How to complete this task -> Repeat only the lines from the one that contains "标确定到以数字为基础目标，根据这个数字化的目标去看" through the final line of the listing below, exactly, please, without pictures.

Material provided ->

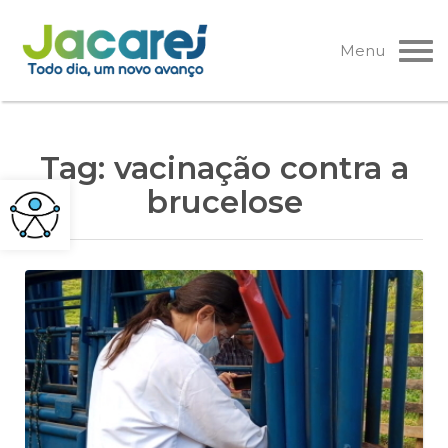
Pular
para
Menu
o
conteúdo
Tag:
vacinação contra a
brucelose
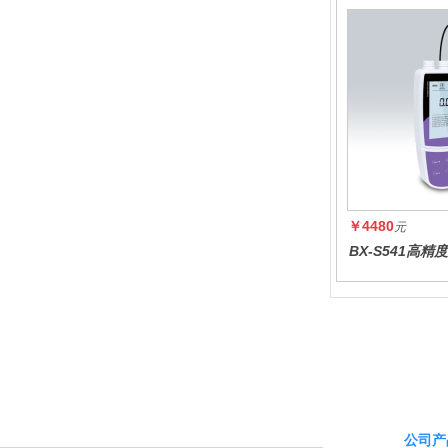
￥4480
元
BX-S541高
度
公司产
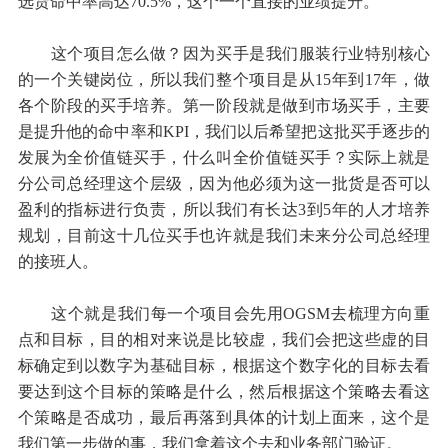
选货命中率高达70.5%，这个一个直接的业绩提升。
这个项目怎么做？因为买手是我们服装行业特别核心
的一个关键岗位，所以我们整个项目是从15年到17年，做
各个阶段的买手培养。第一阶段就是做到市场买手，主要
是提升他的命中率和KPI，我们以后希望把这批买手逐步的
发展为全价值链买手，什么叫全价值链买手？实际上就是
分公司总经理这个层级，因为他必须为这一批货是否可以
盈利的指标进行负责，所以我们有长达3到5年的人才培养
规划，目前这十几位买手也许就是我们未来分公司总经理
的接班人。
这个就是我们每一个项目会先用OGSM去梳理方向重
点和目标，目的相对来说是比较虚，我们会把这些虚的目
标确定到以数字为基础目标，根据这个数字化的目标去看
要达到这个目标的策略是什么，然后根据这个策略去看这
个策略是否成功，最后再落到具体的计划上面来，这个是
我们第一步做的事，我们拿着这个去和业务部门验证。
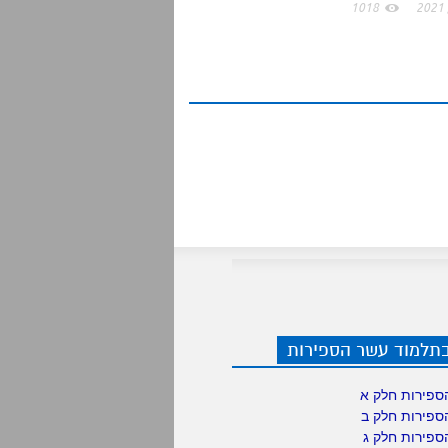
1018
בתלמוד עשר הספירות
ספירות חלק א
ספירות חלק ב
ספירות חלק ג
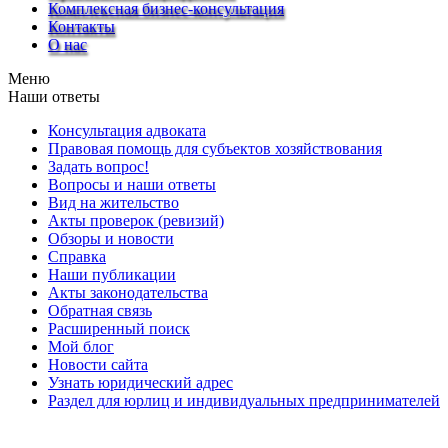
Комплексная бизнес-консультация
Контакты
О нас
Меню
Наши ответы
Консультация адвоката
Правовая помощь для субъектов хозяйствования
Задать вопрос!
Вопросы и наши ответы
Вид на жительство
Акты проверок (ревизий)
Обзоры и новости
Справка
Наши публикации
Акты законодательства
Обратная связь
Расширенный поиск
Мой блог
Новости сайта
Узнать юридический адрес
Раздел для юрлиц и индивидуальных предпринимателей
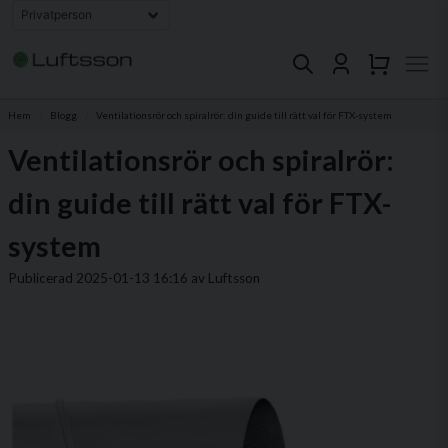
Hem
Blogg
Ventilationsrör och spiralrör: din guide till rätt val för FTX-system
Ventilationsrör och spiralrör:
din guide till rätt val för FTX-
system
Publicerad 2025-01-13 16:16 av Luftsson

Task result ->
标确定到以数字为基础目标，根据这个数字化的目标去看
要达到这个目标的策略是什么，然后根据这个策略去看这
个策略是否成功，最后再落到具体的计划上面来，这个是
我们第一步做的事，我们拿着这个去和业务部门验证。
1018
בתלמוד עשר הספירות
ספירות חלק א
ספירות חלק ב
ספירות חלק ג
Комплексная бизнес-консультация
Контакты
О нас
Меню
Наши ответы
Консультация адвоката
Правовая помощь для субъектов хозяйствования
Задать вопрос!
Вопросы и наши ответы
Вид на жительство
Акты проверок (ревизий)
Обзоры и новости
Справка
Наши публикации
Акты законодательства
Обратная связь
Расширенный поиск
Мой блог
Новости сайта
Узнать юридический адрес
Раздел для юрлиц и индивидуальных предпринимателей
Hem
Blogg
Ventilationsrör och spiralrör: din guide till rätt val för FTX-system
Ventilationsrör och spiralrör:
din guide till rätt val för FTX-
system
Publicerad 2025-01-13 16:16 av Luftsson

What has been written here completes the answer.